_Work to complete_
Set down the entries below exactly; drop the pictures.

Saved data entries

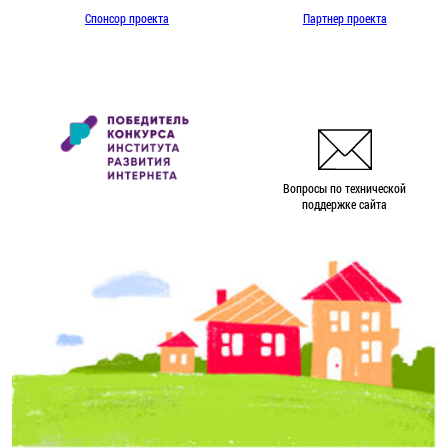
Спонсор проекта
Партнер проекта
Вопросы по технической
поддержке сайта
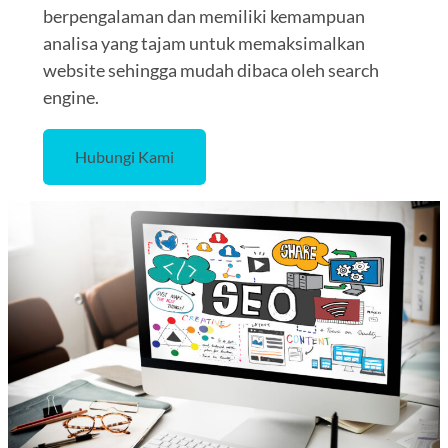
berpengalaman dan memiliki kemampuan
analisa yang tajam untuk memaksimalkan
website sehingga mudah dibaca oleh search
engine.
Hubungi Kami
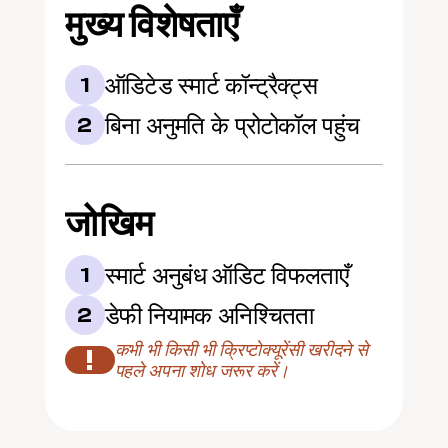
मुख्य विशेषताएँ
ऑडिटेड स्मार्ट कॉन्ट्रैक्ट्स
1
बिना अनुमति के प्रोटोकॉल पहुंच
2
जोखिम
स्मार्ट अनुबंध ऑडिट विफलताएँ
1
डेफी नियामक अनिश्चितता
2
कभी भी किसी भी क्रिप्टोक्यूरेंसी खरीदने से 
!
पहले अपना शोध जरूर करें।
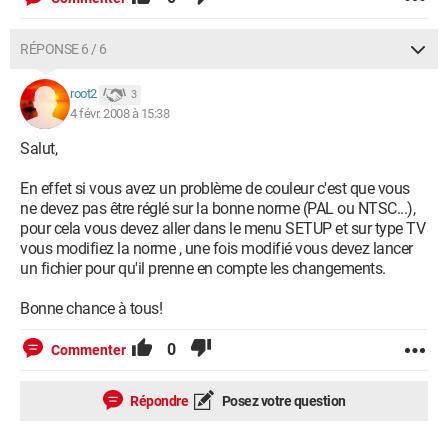
RÉPONSE 6 / 6
root2
3
4 févr. 2008 à 15:38
Salut,
En effet si vous avez un problème de couleur c'est que vous
ne devez pas être réglé sur la bonne norme (PAL ou NTSC...),
pour cela vous devez aller dans le menu SETUP et sur type TV
vous modifiez la norme , une fois modifié vous devez lancer
un fichier pour qu'il prenne en compte les changements.
Bonne chance à tous!
0
Commenter
Répondre
Posez votre question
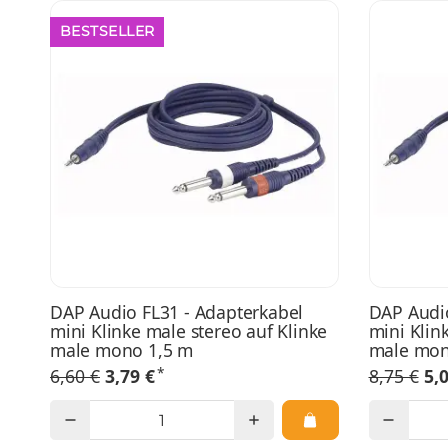
BESTSELLER
DAP Audio FL31 - Adapterkabel
DAP Audio
mini Klinke male stereo auf Klinke
mini Klin
male mono 1,5 m
male mon
*
6,60 €
3,79 €
8,75 €
5,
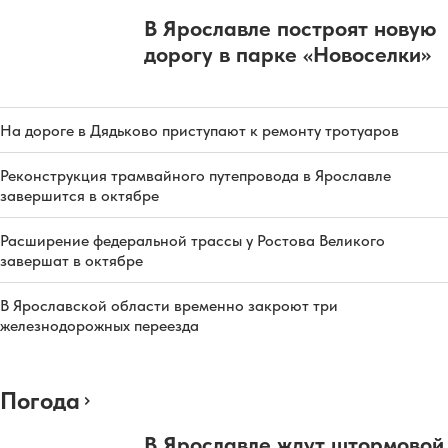
В Ярославле построят новую
дорогу в парке «Новоселки»
На дороге в Дядьково приступают к ремонту тротуаров
Реконструкция трамвайного путепровода в Ярославле
завершится в октябре
Расширение федеральной трассы у Ростова Великого
завершат в октябре
В Ярославской области временно закроют три
железнодорожных переезда
Погода
В Ярославле ждут штормовой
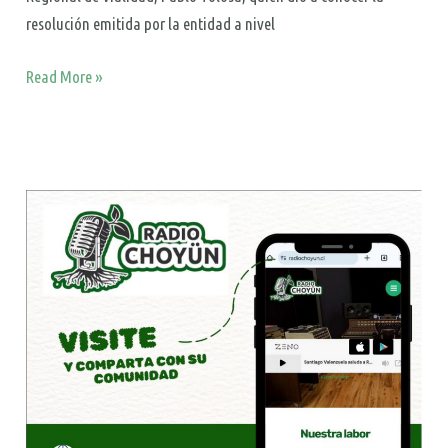
resolución emitida por la entidad a nivel
Read More »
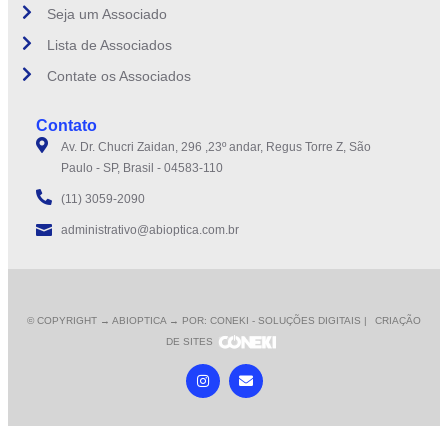
Seja um Associado
Lista de Associados
Contate os Associados
Contato
Av. Dr. Chucri Zaidan, 296 ,23º andar, Regus Torre Z, São
Paulo - SP, Brasil - 04583-110
(11) 3059-2090
administrativo@abioptica.com.br
© COPYRIGHT
→ ABIOPTICA → POR: CONEKI - SOLUÇÕES DIGITAIS |
CRIAÇÃO
DE SITES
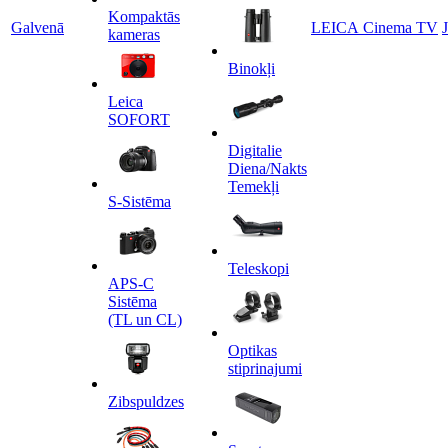
Kompaktās
Galvenā
LEICA Cinema TV
kameras
Binokļi
Leica
SOFORT
Digitalie
Diena/Nakts
Temekļi
S-Sistēma
Teleskopi
APS-C
Sistēma
(TL un CL)
Optikas
stiprinajumi
Zibspuldzes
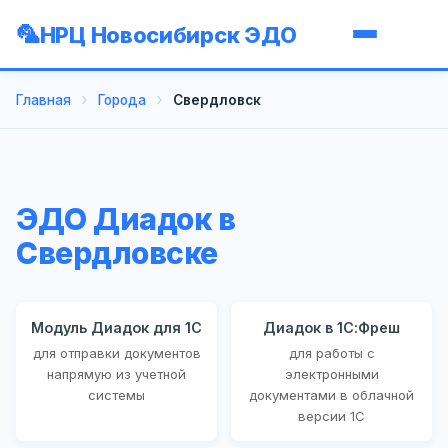
НРЦ Новосибирск ЭДО
Главная
Города
Свердловск
ЭДО Диадок в
Свердловске
Модуль Диадок для 1С
Диадок в 1С:Фреш
для отправки документов
для работы с
напрямую из учетной
электронными
системы
документами в облачной
версии 1С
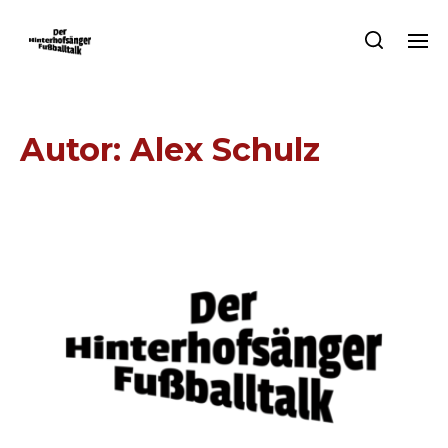
Autor:
Alex Schulz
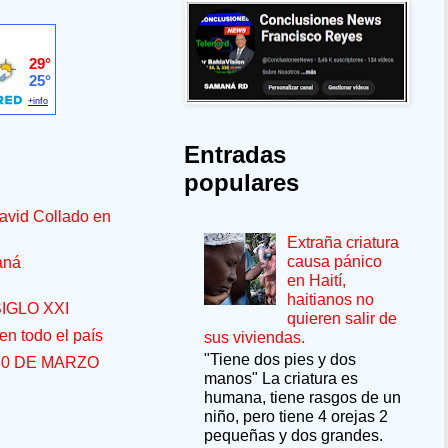
Entradas
populares
avid Collado en
Extraña criatura
causa pánico
aná
en Haití,
haitianos no
IGLO XXI
quieren salir de
n todo el país
sus viviendas.
"Tiene dos pies y dos
30 DE MARZO
manos" La criatura es
humana, tiene rasgos de un
niño, pero tiene 4 orejas 2
pequeñas y dos grandes.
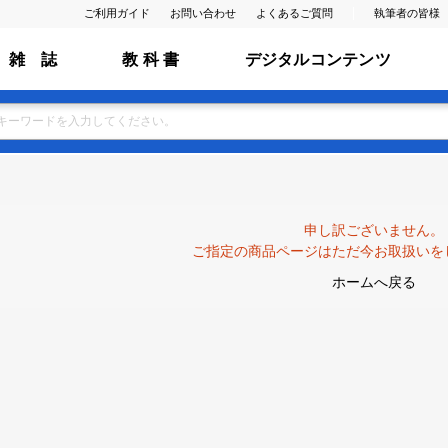
ご利用ガイド
お問い合わせ
よくあるご質問
執筆者の皆様
雑 誌
教 科 書
デジタルコンテンツ
申し訳ございません。
ご指定の商品ページはただ今お取扱いを
ホームへ戻る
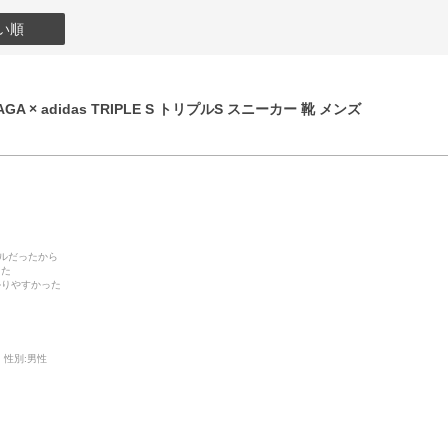
い順
GA × adidas TRIPLE S トリプルS スニーカー 靴 メンズ
デルだったから
った
かりやすかった
性別:
男性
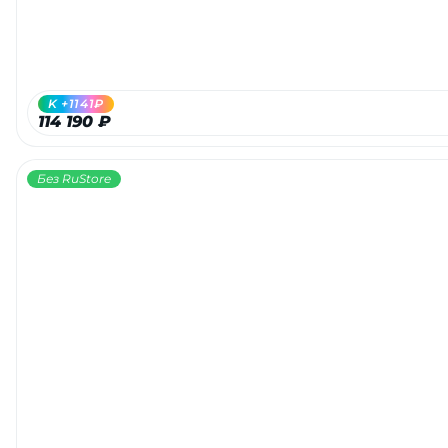
K +1141₽
114 190 ₽
Без RuStore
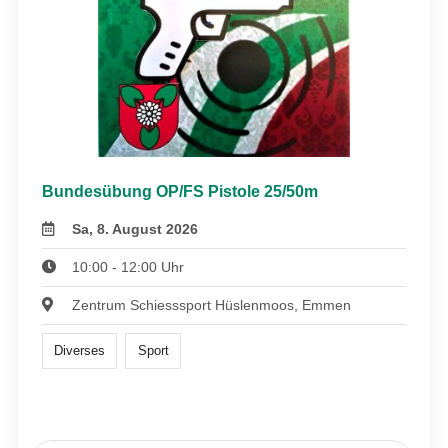
Bundesübung OP/FS Pistole 25/50m
Sa, 8. August 2026
10:00 - 12:00 Uhr
Zentrum Schiesssport Hüslenmoos, Emmen
Diverses
Sport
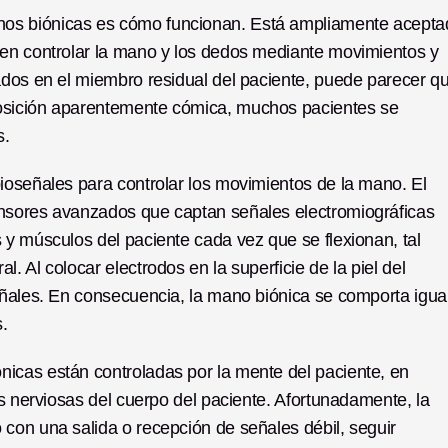
os biónicas es cómo funcionan. Está ampliamente aceptad
en controlar la mano y los dedos mediante movimientos y 
ados en el miembro residual del paciente, puede parecer qu
osición aparentemente cómica, muchos pacientes se 
. 
ioseñales para controlar los movimientos de la mano. El 
nsores avanzados que captan señales electromiográficas 
y músculos del paciente cada vez que se flexionan, tal 
 Al colocar electrodos en la superficie de la piel del 
eñales. En consecuencia, la mano biónica se comporta igual
. 
icas están controladas por la mente del paciente, en 
es nerviosas del cuerpo del paciente. Afortunadamente, la 
con una salida o recepción de señales débil, seguir 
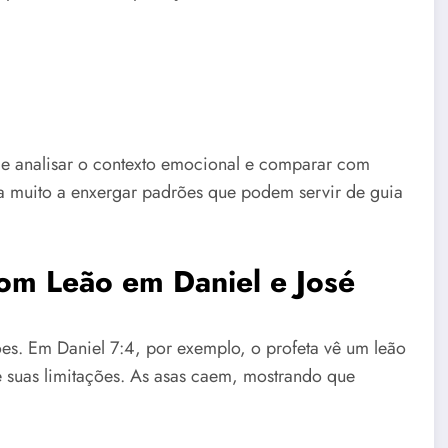
ale analisar o contexto emocional e comparar com
da muito a enxergar padrões que podem servir de guia
om Leão em Daniel e José
eões. Em Daniel 7:4, por exemplo, o profeta vê um leão
e suas limitações. As asas caem, mostrando que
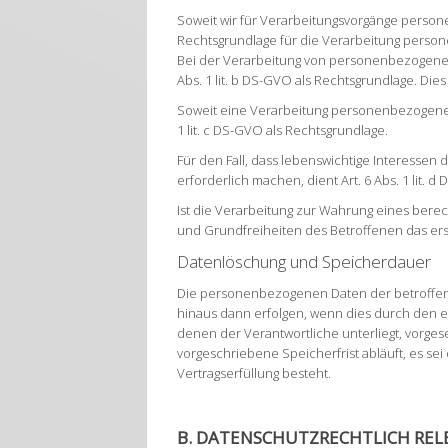
Soweit wir für Verarbeitungsvorgänge persone
Rechtsgrundlage für die Verarbeitung perso
Bei der Verarbeitung von personenbezogenen Da
Abs. 1 lit. b DS-GVO als Rechtsgrundlage. Die
Soweit eine Verarbeitung personenbezogener D
1 lit. c DS-GVO als Rechtsgrundlage.
Für den Fall, dass lebenswichtige Interesse
erforderlich machen, dient Art. 6 Abs. 1 lit. 
Ist die Verarbeitung zur Wahrung eines bere
und Grundfreiheiten des Betroffenen das erstg
Datenlöschung und Speicherdauer
Die personenbezogenen Daten der betroffene
hinaus dann erfolgen, wenn dies durch den 
denen der Verantwortliche unterliegt, vorg
vorgeschriebene Speicherfrist abläuft, es se
Vertragserfüllung besteht.
B. DATENSCHUTZRECHTLICH RE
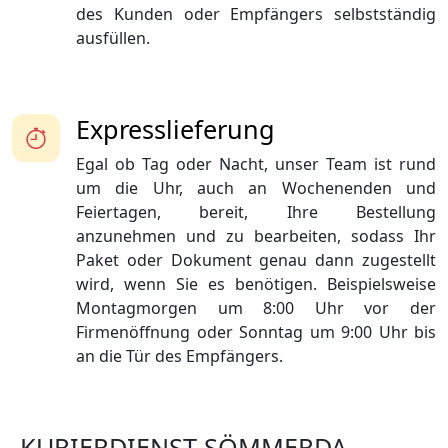
des Kunden oder Empfängers selbstständig
ausfüllen.
Expresslieferung
Egal ob Tag oder Nacht, unser Team ist rund
um die Uhr, auch an Wochenenden und
Feiertagen, bereit, Ihre Bestellung
anzunehmen und zu bearbeiten, sodass Ihr
Paket oder Dokument genau dann zugestellt
wird, wenn Sie es benötigen. Beispielsweise
Montagmorgen um 8:00 Uhr vor der
Firmenöffnung oder Sonntag um 9:00 Uhr bis
an die Tür des Empfängers.
KURIERDIENST SÖMMERDA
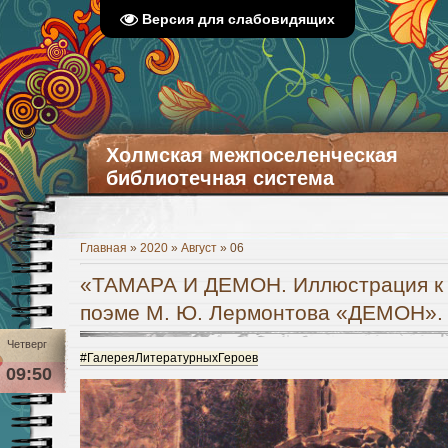
Версия для слабовидящих
Холмская межпоселенческая
библиотечная система
Главная
»
2020
»
Август
»
06
«ТАМАРА И ДЕМОН. Иллюстрация к
поэме М. Ю. Лермонтова «ДЕМОН».
Четверг
#ГалереяЛитературныхГероев
09:50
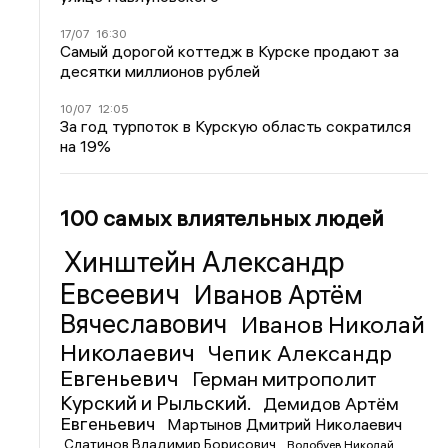
17/07
16:30
Самый дорогой коттедж в Курске продают за
десятки миллионов рублей
10/07
12:05
За год турпоток в Курскую область сократился
на 19%
100 самых влиятельных людей
Хинштейн Александр
Евсеевич
Иванов Артём
Вячеславович
Иванов Николай
Николаевич
Чепик Александр
Евгеньевич
Герман митрополит
Курский и Рыльский.
Демидов Артём
Евгеньевич
Мартынов Дмитрий Николаевич
Слатинов Владимир Борисович
Волобуев Николай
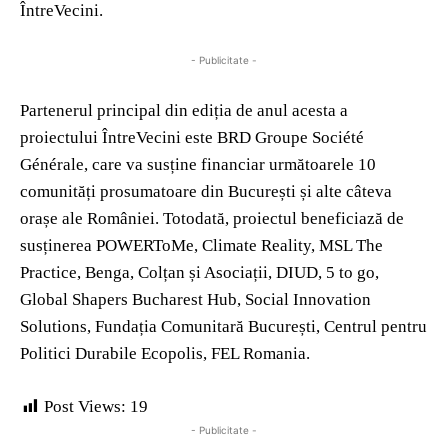
ÎntreVecini.
- Publicitate -
Partenerul principal din ediția de anul acesta a
proiectului ÎntreVecini este BRD Groupe Société
Générale, care va susține financiar următoarele 10
comunități prosumatoare din București și alte câteva
orașe ale României. Totodată, proiectul beneficiază de
susținerea POWERToMe, Climate Reality, MSL The
Practice, Benga, Colțan și Asociații, DIUD, 5 to go,
Global Shapers Bucharest Hub, Social Innovation
Solutions, Fundația Comunitară București, Centrul pentru
Politici Durabile Ecopolis, FEL Romania.
Post Views:
19
- Publicitate -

_Exercise solution_
Спонсор проекта
Партнер проекта
Вопросы по технической
поддержке сайта
berpengalaman dan memiliki kemampuan
analisa yang tajam untuk memaksimalkan
website sehingga mudah dibaca oleh search
engine.
Hubungi Kami
मुख्य विशेषताएँ
ऑडिटेड स्मार्ट कॉन्ट्रैक्ट्स
1
बिना अनुमति के प्रोटोकॉल पहुंच
2
जोखिम
स्मार्ट अनुबंध ऑडिट विफलताएँ
1
डेफी नियामक अनिश्चितता
2
कभी भी किसी भी क्रिप्टोक्यूरेंसी खरीदने से 
!
पहले अपना शोध जरूर करें।
RÉPONSE 6 / 6
root2
3
4 févr. 2008 à 15:38
Salut,
En effet si vous avez un problème de couleur c'est que vous
ne devez pas être réglé sur la bonne norme (PAL ou NTSC...),
pour cela vous devez aller dans le menu SETUP et sur type TV
vous modifiez la norme , une fois modifié vous devez lancer
un fichier pour qu'il prenne en compte les changements.
Bonne chance à tous!
0
Commenter
Répondre
Posez votre question
BESTSELLER
DAP Audio FL31 - Adapterkabel
DAP Audio
mini Klinke male stereo auf Klinke
mini Klin
male mono 1,5 m
male mon
*
6,60 €
3,79 €
8,75 €
5,
В Ярославле построят новую
дорогу в парке «Новоселки»
На дороге в Дядьково приступают к ремонту тротуаров
Реконструкция трамвайного путепровода в Ярославле
завершится в октябре
Расширение федеральной трассы у Ростова Великого
завершат в октябре
В Ярославской области временно закроют три
железнодорожных переезда
Погода
В Ярославле ждут штормовой
resolución emitida por la entidad a nivel
Read More »
Seja um Associado
Lista de Associados
Contate os Associados
Contato
Av. Dr. Chucri Zaidan, 296 ,23º andar, Regus Torre Z, São
Paulo - SP, Brasil - 04583-110
(11) 3059-2090
administrativo@abioptica.com.br
© COPYRIGHT
→ ABIOPTICA → POR: CONEKI - SOLUÇÕES DIGITAIS |
CRIAÇÃO
DE SITES
Kompaktās
Galvenā
LEICA Cinema TV
kameras
Binokļi
Leica
SOFORT
Digitalie
Diena/Nakts
Temekļi
S-Sistēma
Teleskopi
APS-C
Sistēma
(TL un CL)
Optikas
stiprinajumi
Zibspuldzes
НРЦ Новосибирск ЭДО
Главная
Города
Свердловск
ЭДО Диадок в
Свердловске
Модуль Диадок для 1С
Диадок в 1С:Фреш
для отправки документов
для работы с
напрямую из учетной
электронными
системы
документами в облачной
версии 1С
Autor:
Alex Schulz
Entradas
populares
avid Collado en
Extraña criatura
causa pánico
aná
en Haití,
haitianos no
IGLO XXI
quieren salir de
n todo el país
sus viviendas.
"Tiene dos pies y dos
30 DE MARZO
manos" La criatura es
humana, tiene rasgos de un
niño, pero tiene 4 orejas 2
pequeñas y dos grandes.
ご利用ガイド
お問い合わせ
よくあるご質問
執筆者の皆様
雑 誌
教 科 書
デジタルコンテンツ
申し訳ございません。
ご指定の商品ページはただ今お取扱いを
ホームへ戻る
い順
GA × adidas TRIPLE S トリプルS スニーカー 靴 メンズ
デルだったから
った
かりやすかった
性別:
男性
K +1141₽
114 190 ₽
Без RuStore
Bundesübung OP/FS Pistole 25/50m
Sa, 8. August 2026
10:00 - 12:00 Uhr
Zentrum Schiesssport Hüslenmoos, Emmen
Diverses
Sport
os biónicas es cómo funcionan. Está ampliamente aceptad
en controlar la mano y los dedos mediante movimientos y 
ados en el miembro residual del paciente, puede parecer qu
osición aparentemente cómica, muchos pacientes se 
. 
ioseñales para controlar los movimientos de la mano. El 
nsores avanzados que captan señales electromiográficas 
y músculos del paciente cada vez que se flexionan, tal 
 Al colocar electrodos en la superficie de la piel del 
eñales. En consecuencia, la mano biónica se comporta igual
. 
icas están controladas por la mente del paciente, en 
es nerviosas del cuerpo del paciente. Afortunadamente, la 
con una salida o recepción de señales débil, seguir 
ale analisar o contexto emocional e comparar com
da muito a enxergar padrões que podem servir de guia
om Leão em Daniel e José
eões. Em Daniel 7:4, por exemplo, o profeta vê um leão
e suas limitações. As asas caem, mostrando que
Soweit wir für Verarbeitungsvorgänge persone
Rechtsgrundlage für die Verarbeitung perso
Bei der Verarbeitung von personenbezogenen Da
Abs. 1 lit. b DS-GVO als Rechtsgrundlage. Die
Soweit eine Verarbeitung personenbezogener D
1 lit. c DS-GVO als Rechtsgrundlage.
Für den Fall, dass lebenswichtige Interesse
erforderlich machen, dient Art. 6 Abs. 1 lit. 
Ist die Verarbeitung zur Wahrung eines bere
und Grundfreiheiten des Betroffenen das erstg
Datenlöschung und Speicherdauer
Die personenbezogenen Daten der betroffene
hinaus dann erfolgen, wenn dies durch den 
denen der Verantwortliche unterliegt, vorg
vorgeschriebene Speicherfrist abläuft, es se
Vertragserfüllung besteht.
B. DATENSCHUTZRECHTLICH RE
des Kunden oder Empfängers selbstständig
ausfüllen.
Expresslieferung
Egal ob Tag oder Nacht, unser Team ist rund
um die Uhr, auch an Wochenenden und
Feiertagen, bereit, Ihre Bestellung
anzunehmen und zu bearbeiten, sodass Ihr
Paket oder Dokument genau dann zugestellt
wird, wenn Sie es benötigen. Beispielsweise
Montagmorgen um 8:00 Uhr vor der
Firmenöffnung oder Sonntag um 9:00 Uhr bis
an die Tür des Empfängers.
KURIERDIENST SÖMMERDA
Версия для слабовидящих
Холмская межпоселенческая
библиотечная система
Главная
»
2020
»
Август
»
06
«ТАМАРА И ДЕМОН. Иллюстрация к
поэме М. Ю. Лермонтова «ДЕМОН».
Четверг
#ГалереяЛитературныхГероев
09:50
17/07
16:30
Самый дорогой коттедж в Курске продают за
десятки миллионов рублей
10/07
12:05
За год турпоток в Курскую область сократился
на 19%
100 самых влиятельных людей
Хинштейн Александр
Евсеевич
Иванов Артём
Вячеславович
Иванов Николай
Николаевич
Чепик Александр
Евгеньевич
Герман митрополит
Курский и Рыльский.
Демидов Артём
Евгеньевич
Мартынов Дмитрий Николаевич
Слатинов Владимир Борисович
Волобуев Николай
ÎntreVecini.
- Publicitate -
Partenerul principal din ediția de anul acesta a
proiectului ÎntreVecini este BRD Groupe Société
Générale, care va susține financiar următoarele 10
comunități prosumatoare din București și alte câteva
orașe ale României. Totodată, proiectul beneficiază de
susținerea POWERToMe, Climate Reality, MSL The
Practice, Benga, Colțan și Asociații, DIUD, 5 to go,
Global Shapers Bucharest Hub, Social Innovation
Solutions, Fundația Comunitară București, Centrul pentru
Politici Durabile Ecopolis, FEL Romania.
Post Views:
19
- Publicitate -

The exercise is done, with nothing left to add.